Spirulina and CD8+ T Cell Cytotoxicity: Granzyme, Perforin, and Antiviral Defense

CTL Effector Mechanisms

CD8+ T cells recognize MHC-I-presented peptide antigens via TCR engagement. Activated CTLs release perforin and granzymes (A, B, K, H, M) at the immune synapse, inducing target cell apoptosis through caspase activation. Fas/FasL engagement provides parallel killing. CTL function is essential for antiviral immunity and tumor surveillance.

T-Cell Exhaustion in Chronic Inflammation

Chronic antigen stimulation drives T-cell exhaustion: upregulation of PD-1, TIM-3, LAG-3 inhibitory receptors, reduced effector function, and mitochondrial dysfunction. Cancer and chronic viral infection exploit exhaustion to escape immunity. Spirulina's reduced inflammatory milieu preserves CTL function — phycocyanin reduces PD-1 expression on CTLs by 20-30% in chronic inflammation.

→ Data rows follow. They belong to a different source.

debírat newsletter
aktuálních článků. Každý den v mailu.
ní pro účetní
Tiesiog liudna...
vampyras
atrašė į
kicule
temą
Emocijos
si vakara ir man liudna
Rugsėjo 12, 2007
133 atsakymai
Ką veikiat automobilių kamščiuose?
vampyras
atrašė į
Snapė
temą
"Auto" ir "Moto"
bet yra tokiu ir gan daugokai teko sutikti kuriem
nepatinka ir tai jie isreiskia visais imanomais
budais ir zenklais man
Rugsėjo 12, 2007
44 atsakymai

Mitochondrial Fitness of T Cells

T cells with robust mitochondrial function are more cytotoxic and resistant to exhaustion. Spirulina's mitochondrial mechanisms — biogenesis, supercomplex preservation, cardiolipin integrity — support CTL metabolic fitness. Effector memory T cells particularly depend on oxidative metabolism.

Conclusion

Spirulina supports CTL function through reduced inflammation-driven exhaustion (PD-1 reduction 20-30%) and mitochondrial fitness preservation. Clinical relevance to chronic viral infection (HCV, HIV, EBV), immunosenescence, and theoretical cancer immune surveillance. While not replacing checkpoint inhibitors, the mechanism aligns with their immunological goals through metabolic and inflammatory support.